Elveda Lenin!, bir zamanların sosyalist Doğu Almanya'sı fonunda, bir anne ve oğlunun etrafında gelişen trajikomik olayları anlatıyor.

Şüphesiz komik ama bir komedi değil; ciddi ama sert değil.

Sakın annem duymasın!

14 Temmuz'da ülkede normal bir gün olduğunu düşünün; akşam haberlerini izledikten sonra ertesi sabah işe vaktinde gidebilmek adına erkenden yatıyorsunuz, o akşam farkında olmadan girdiğiniz koma sonrası felç geçiriyor ve on ay hastane odasında yarı baygın bir şekilde uzun zaman geçiriyorsunuz. On ayın ardından darbe girişimi olduğunu, sınır ötesi hareketliliğin arttığını, onlarca masum sivilin yok yere öldürüldüğünü, ekonominin harap olduğunu ve İstanbul/Ankara da dahil birçok şehrin bu zamana kadar eşi benzeri görülmemiş bir terör saldırısının kurbanı olduğunu öğrenmek için komadan uyanıyorsunuz.

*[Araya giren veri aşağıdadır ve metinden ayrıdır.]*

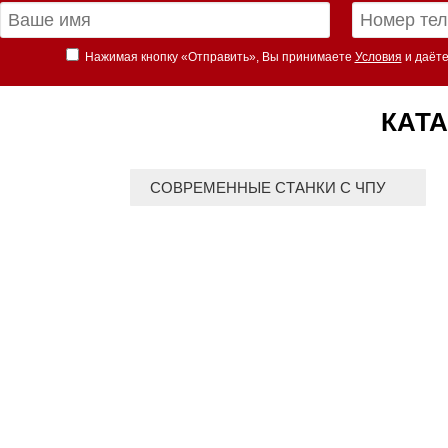
Нажимая кнопку «Отправить», Вы принимаете
Условия
и даёте
КАТА
СОВРЕМЕННЫЕ СТАНКИ С ЧПУ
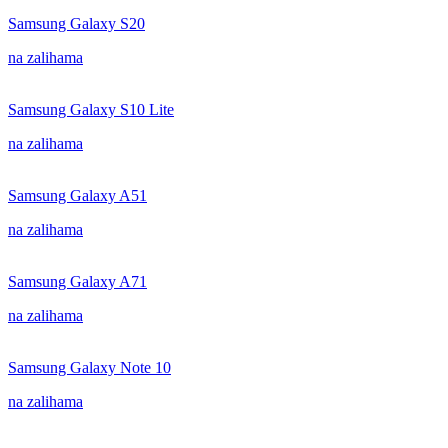
Samsung Galaxy S20
na zalihama
Samsung Galaxy S10 Lite
na zalihama
Samsung Galaxy A51
na zalihama
Samsung Galaxy A71
na zalihama
Samsung Galaxy Note 10
na zalihama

Bu bana oldukça tuhaf geliyor.

Ancak Alman yönetmen Wolfgang Beck benzer bir fikre dayanan bir filmi yazdı ve yönetti. 1989'da Doğu Almanya'da yaşayan Alex'in annesi aniden komaya girer. Komada kaldığı sekiz ay boyunca dünya politik düzeninde hiç beklenmedik gelişmeler olur. Komünist Parti'nin en sıkı savunucularından ve aktif destekçilerinden biri olan Christiane, sekiz ay sonra uyandığında yaşadığı dünya sandığından oldukça farklıdır.

Berlin Duvarı yıkılmış, Kapitalizm, Doğu Almanya'da kendisini göstermeye başlamıştır. Alex, annesinin zaten hassas olan sağlığını düşünerek bu gerçekleri ondan saklamaya karar verir ama bu hiç de kolay olmayacaktır. Değişim rüzgarları sadece sokaklarda değil evlerin içinde de esmeye başlamışken, annesini tüm bu gerçeklerden koruyabilmek adına sadece kendilerinin olduğu masalsı bir dünya kurar.

Merhaba Yeni Dünya! Wolfgang Becker'in bu politik filmi Almanya'nın birleşmesinden hemen önce ve hemen sonra Doğu Almanya'da geçen bir hikayeyi anlatıyor. 2003 Avrupa Film Akademisi'nin En İyi Avrupa Filmi Ödülü'nü kazanan film, Uluslararası Festivalin de gözdelerinden biri olmuştur.